We the Bureaucrats
Every year, the Harvard Law Review invites a well known scholar to write the Foreword, which generally involves an important matter of constitutional law. Writing the Foreword is one of the most prestigious tasks that a legal academic can do. This past year, the Foreword was written by Gillian Metzger and it was largely a discussion about how the present day attacks on the administrative state are echoes of the 1930s opposition to the New Deal. The title says it all: “1930s Redux: The Administrative State Under Siege.”
Metzger’s piece is a defense and celebration of the administrative state. As John McGinnis quipped, its title should have been “We the Bureaucrats.” Metzger’s uses the term “anti-administrativist” almost as a pejorative for people who oppose the administrative state. Well, sign me up.

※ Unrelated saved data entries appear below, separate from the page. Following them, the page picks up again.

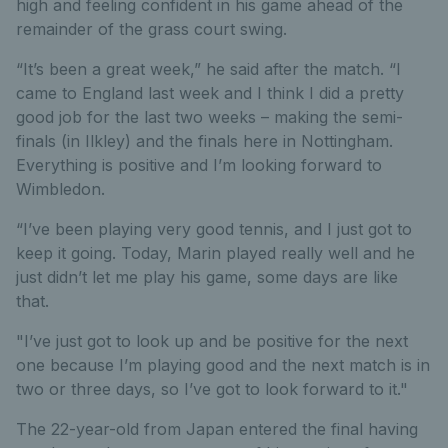
high and feeling confident in his game ahead of the
remainder of the grass court swing.
“It’s been a great week,” he said after the match. “I
came to England last week and I think I did a pretty
good job for the last two weeks – making the semi-
finals (in Ilkley) and the finals here in Nottingham.
Everything is positive and I’m looking forward to
Wimbledon.
“I’ve been playing very good tennis, and I just got to
keep it going. Today, Marin played really well and he
just didn’t let me play his game, some days are like
that.
"I’ve just got to look up and be positive for the next
one because I’m playing good and the next match is in
two or three days, so I’ve got to look forward to it."
The 22-year-old from Japan entered the final having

At the end of the piece, Metzger makes an extremely aggressive argument. Not only does she argue that the administrative state is constitutional (which is not all that unusual, although I think mistaken), but she maintains that it is constitutionally required! Wow. I cannot remember seeing anyone else make this argument.

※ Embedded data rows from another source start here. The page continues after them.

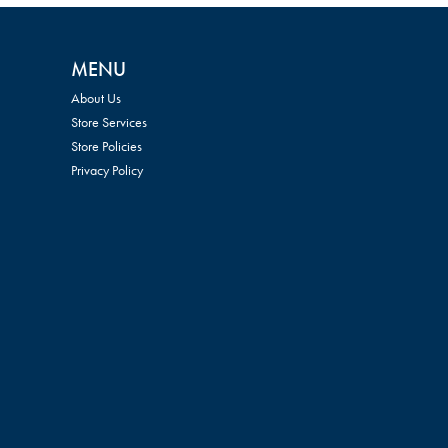
MENU
About Us
Store Services
Store Policies
Privacy Policy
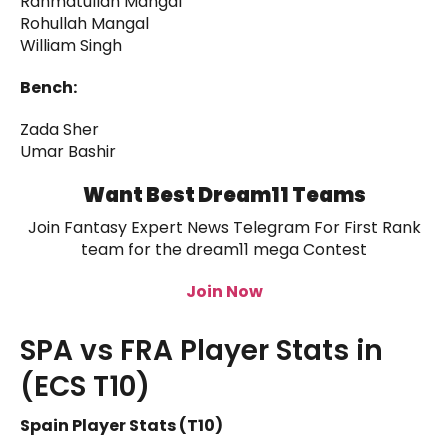
Rahmatullah Mangal
Rohullah Mangal
William Singh
Bench:
Zada Sher
Umar Bashir
Want Best Dream11 Teams
Join Fantasy Expert News Telegram For First Rank
team for the dream11 mega Contest
Join Now
SPA vs FRA Player Stats in
(ECS T10)
Spain Player Stats (T10)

What is the argument? It involves a couple of steps. First, Metzger maintains that delegation to administrative agencies is an essential part of contemporary government. It will not, nor should it, be constrained. Second, Metzger relies upon the Take Care Clause to argue that, given delegation, it is necessary for Congress to establish certain familiar portions of the administrative state. For example, if Congress is going to delegate complex and uncertain decisions to the executive branch, then it is required to provide “sufficient administrative resources and personnel, in particular adequate executive branch expertise and specialization, to be able to faithfully execute these delegated responsibilities.” Metzger then goes on even to contemplate the possibility that Congress should be required to establish internal administrative checks, such as civil service protections and internal separation of functions.
This last move is outlandish. The President’s obligation to Take Care that the laws should be faithfully executed, which has been used to argue that the President should have authority to remove subordinate officials, should now be employed to insulate lower officials from his supervision.

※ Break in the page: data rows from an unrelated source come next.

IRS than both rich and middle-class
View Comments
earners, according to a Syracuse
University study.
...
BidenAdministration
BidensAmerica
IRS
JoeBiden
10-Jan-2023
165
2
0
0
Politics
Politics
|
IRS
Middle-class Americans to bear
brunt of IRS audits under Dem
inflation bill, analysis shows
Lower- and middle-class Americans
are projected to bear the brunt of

But even if one looks at the previous argument – that Congress is required to provide sufficient administrative resources and personnel – that is problematic. It is one thing to say that the President needs authority to remove subordinate officials so that he can ensure they take care the laws are faithfully executed.
That removal authority is closely connected to his need to supervise officials. It is quite another to say that these officials need to have expertise. Making sure that agency have sufficient expertise might be good policy. It might help ensure that the laws “are well executed.” But it does not help “the President” ensure that they are “faithfully executed.”
What this Foreword shows is how much freedom lawyers have to construct their own preferred schemes once they depart from the original meaning. In my view, much of the administrative state violates the Constitution’s original meaning. But allow significant departures from the original meaning, and suddenly the administrative state is constitutionally required.